Passive sampling may also more accurately reflect metal concentrations that are bioavailable to organisms than other sampling methods. For example, the SPMD sampler uses a semipermeable membrane and triolein (a triglyceride), both of which mimic toxicant uptake by organism fatty tissue. However, this depends on the type of passive sampler used, since some samplers, such as peepers, rely solely on molecular diffusion, which may be too simple to be reflective of the complex processes of contaminant uptake in an organism.

==Disadvantages==
Since passive sampling provides information about average contaminant concentrations, all possible concentrations over the sampler deployment time are included in this average value. However, there is no way of finding out the complete range of contaminant concentrations over the deployment time at a single site with only passive sampling. If high and low concentrations of contaminants throughout the sampling period are needed, other sampling methods should be used in conjunction with passive sampling.
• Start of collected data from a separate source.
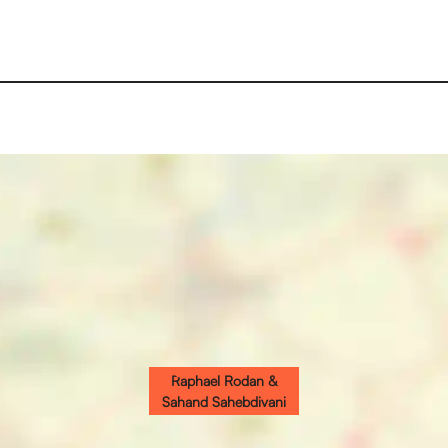
Raphael Rodan &
Sahand Sahebdivani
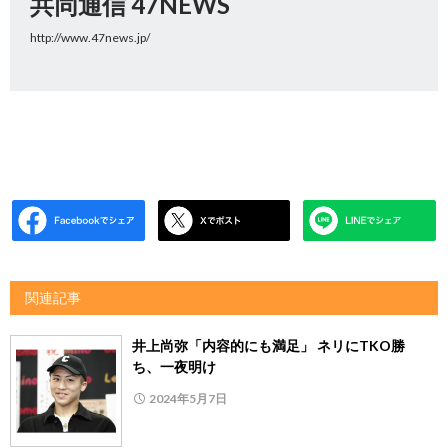
共同通信 47NEWS
http://www.47news.jp/
関連記事
井上尚弥「内容的にも満足」 ネリにTKO勝
ち、一夜明け
2024年5月7日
Not all passive samplers have universally accurate ways to convert contaminant masses accumulated into water concentrations, which are used in government regulation, such as the United States Environmental Protection Agency Clean Water Act. With some samplers, as with the DGT, this can be done using equations developed for the samplers, but not all samplers have these. Passive sampler deployment time is also limited depending on the sampler's capacity; for example, SLMDs have been deployed for month-long periods, but may reach saturation and stop sampling much sooner if metal concentrations and water flow rates are high enough. However, this issue is avoidable if literature on the relevant passive sampler is examined for background information about sampler capacity and ideal deployment times prior to deployment.